‘Raggedy Man, Good Night’
Even more than Doctor Who‘s “The Day of the Doctor” fiftieth anniversay special on Nov. 22, that special’s effective sequel, “The Time of the Doctor,” celebrates all that is wondrous about great storytelling.
Th recent Christmas special also showed a distinct difference between the cyclical (and often dystopian) sci-fi emphasis of Russel T. Davies’ Doctor Who (from 2005–2009) and Steven Moffat’s linear (though still timey-wimey!) fantasy bent.
I had wondered if something like this might happen:
I wouldn’t be surprised if, when Eleventh Doctor Matt Smith is ready to explode into Twelfth Doctor Peter Capaldi, Moffat answers Tenth Doctor David Tennant’s anguished cry “I don’t want to go” with a quietly resigned admission from Smith such as, “I’m ready to go.”1
In “The End of Time, part 2,” the Tenth Doctor famously begs, “I don’t want to go,” before he must regenerate.
But in “The Time of the Doctor,” the Eleventh Doctor has long since made peace with his inevitable finale. Instead of begging, he quietly reminisces about his life and stories, and ponders deeper meanings of his own impending transformation into another person.

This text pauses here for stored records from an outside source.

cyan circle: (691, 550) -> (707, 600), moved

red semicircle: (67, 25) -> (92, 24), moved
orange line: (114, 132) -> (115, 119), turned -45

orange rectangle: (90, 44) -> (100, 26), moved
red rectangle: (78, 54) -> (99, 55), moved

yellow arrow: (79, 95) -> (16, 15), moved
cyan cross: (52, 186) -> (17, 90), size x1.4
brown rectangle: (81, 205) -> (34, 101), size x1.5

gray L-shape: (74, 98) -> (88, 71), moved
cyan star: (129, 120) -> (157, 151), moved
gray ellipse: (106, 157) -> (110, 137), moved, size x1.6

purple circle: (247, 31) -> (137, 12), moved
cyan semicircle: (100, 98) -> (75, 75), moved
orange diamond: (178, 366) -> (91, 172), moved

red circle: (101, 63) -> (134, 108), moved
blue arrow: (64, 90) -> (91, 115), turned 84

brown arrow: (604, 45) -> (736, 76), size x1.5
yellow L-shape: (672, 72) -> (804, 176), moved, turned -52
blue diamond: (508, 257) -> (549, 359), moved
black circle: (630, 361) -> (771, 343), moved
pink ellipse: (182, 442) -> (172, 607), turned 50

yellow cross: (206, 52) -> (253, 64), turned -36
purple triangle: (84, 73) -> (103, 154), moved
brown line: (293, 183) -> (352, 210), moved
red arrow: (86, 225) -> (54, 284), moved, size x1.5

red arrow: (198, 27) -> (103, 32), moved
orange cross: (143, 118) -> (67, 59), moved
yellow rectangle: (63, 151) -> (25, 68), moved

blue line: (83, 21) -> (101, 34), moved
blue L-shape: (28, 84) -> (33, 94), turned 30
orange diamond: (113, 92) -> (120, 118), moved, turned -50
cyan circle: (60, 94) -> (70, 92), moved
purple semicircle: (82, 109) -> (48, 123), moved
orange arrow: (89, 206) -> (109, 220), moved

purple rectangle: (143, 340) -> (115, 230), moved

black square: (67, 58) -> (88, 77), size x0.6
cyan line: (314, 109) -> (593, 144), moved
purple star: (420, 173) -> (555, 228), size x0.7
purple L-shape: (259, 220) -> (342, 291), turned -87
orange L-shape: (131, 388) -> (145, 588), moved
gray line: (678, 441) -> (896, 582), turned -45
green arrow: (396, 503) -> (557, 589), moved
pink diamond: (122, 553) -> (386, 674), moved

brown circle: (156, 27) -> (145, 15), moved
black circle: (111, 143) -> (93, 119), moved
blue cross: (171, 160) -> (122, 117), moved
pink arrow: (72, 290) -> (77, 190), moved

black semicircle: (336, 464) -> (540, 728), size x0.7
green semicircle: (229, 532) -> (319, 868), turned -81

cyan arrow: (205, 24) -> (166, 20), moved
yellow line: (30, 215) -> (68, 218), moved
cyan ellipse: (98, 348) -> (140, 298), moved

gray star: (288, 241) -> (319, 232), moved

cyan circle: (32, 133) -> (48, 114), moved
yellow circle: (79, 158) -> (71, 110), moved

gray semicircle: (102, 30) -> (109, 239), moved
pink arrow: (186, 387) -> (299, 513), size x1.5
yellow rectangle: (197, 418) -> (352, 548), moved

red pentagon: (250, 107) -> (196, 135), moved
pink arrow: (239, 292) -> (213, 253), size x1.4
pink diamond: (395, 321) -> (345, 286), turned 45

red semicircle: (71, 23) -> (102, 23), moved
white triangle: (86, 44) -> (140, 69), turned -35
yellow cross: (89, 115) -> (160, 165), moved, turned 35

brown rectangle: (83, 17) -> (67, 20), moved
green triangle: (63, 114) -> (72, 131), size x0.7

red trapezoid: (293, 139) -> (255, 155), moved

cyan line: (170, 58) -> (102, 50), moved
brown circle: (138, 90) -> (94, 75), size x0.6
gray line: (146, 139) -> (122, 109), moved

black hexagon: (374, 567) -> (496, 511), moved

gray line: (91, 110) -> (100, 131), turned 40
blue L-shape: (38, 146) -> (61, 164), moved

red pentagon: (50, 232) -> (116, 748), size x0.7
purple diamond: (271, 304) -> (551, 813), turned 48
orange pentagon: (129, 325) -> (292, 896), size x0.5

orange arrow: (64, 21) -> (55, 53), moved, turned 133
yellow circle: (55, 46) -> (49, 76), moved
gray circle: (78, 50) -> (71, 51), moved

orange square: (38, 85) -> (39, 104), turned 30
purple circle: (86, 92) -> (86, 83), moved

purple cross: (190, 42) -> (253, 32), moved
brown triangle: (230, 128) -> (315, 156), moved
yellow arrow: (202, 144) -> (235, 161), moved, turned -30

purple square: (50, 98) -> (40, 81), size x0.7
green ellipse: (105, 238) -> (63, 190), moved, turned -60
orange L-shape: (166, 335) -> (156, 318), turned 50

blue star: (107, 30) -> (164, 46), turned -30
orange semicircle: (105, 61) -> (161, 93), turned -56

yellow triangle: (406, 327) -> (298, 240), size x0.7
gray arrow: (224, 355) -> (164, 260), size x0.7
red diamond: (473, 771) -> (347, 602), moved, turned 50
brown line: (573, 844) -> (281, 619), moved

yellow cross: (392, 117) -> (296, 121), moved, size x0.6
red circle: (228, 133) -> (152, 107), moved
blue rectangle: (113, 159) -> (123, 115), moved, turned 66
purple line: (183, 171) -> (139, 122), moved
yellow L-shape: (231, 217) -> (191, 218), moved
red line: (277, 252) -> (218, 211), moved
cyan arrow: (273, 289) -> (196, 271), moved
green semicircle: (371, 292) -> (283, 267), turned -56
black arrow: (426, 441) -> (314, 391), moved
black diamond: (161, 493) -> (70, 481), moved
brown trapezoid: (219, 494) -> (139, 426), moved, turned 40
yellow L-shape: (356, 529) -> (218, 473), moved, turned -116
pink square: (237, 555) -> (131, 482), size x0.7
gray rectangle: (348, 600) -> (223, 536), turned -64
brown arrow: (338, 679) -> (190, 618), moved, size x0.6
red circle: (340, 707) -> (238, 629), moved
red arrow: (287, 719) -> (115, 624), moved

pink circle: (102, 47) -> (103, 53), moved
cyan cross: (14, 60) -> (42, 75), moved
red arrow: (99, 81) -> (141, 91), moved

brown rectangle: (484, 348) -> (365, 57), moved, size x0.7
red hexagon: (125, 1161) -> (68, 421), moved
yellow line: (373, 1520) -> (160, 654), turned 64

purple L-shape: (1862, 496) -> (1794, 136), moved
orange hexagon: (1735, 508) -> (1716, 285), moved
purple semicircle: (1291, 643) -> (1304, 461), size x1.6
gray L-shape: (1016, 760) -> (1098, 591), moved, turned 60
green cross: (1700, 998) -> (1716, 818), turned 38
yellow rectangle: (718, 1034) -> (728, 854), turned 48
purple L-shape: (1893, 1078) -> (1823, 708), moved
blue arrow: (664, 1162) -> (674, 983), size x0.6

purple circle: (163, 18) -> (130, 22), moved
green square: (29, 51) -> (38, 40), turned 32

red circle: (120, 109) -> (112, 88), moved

Clara: You — you are the Doctor.
The Doctor: Yep. And I always will be. But times change and so must I. We all change, when you think about it. We’re all different people all through our lives. And that’s okay. That’s good. You gotta keep moving, so long as you remember all the people that you used to be. I will not forget one line of this, not one day, I swear. I will always remember when the Doctor was me.
From the Nov. 15 piece:
Do I conclude that Moffat’s work tops Davies’s? Not at all. Moffat’s stories shine brighter in contrast with Davies’s equally truthful darker tones. The Who-verse needs both great evils and great goodness, both sci-fi dystopias and eucatastrophic fairy tales, to balance its stories. If I had to choose, however, I’d have to pick Moffat. Fairy-tale endings more closely reflect the greatest Story in which everybody — all the heroes, anyway — truly lives.
The Twelfth Doctor may no longer know “how to fly this thing.” But thank God that his stories’ showrunner does.
- Doctor Who’s Doctrine, part 9: From Dark Sci-fi to Joyous Fantasy, Stephen Burnett at Christ and Pop Culture, Nov. 15. ↩
Despite agitation and anxiety on my end, I felt this was a fitting finale for Matt’s Doctor. I’m still not ready to accept his departure, but this was the best way he could have gone. Those last words–that hologram of Amelia….
Though I still wish River could have been with him: ah well, one for the fanfic writers. I like thinking of them growing old together.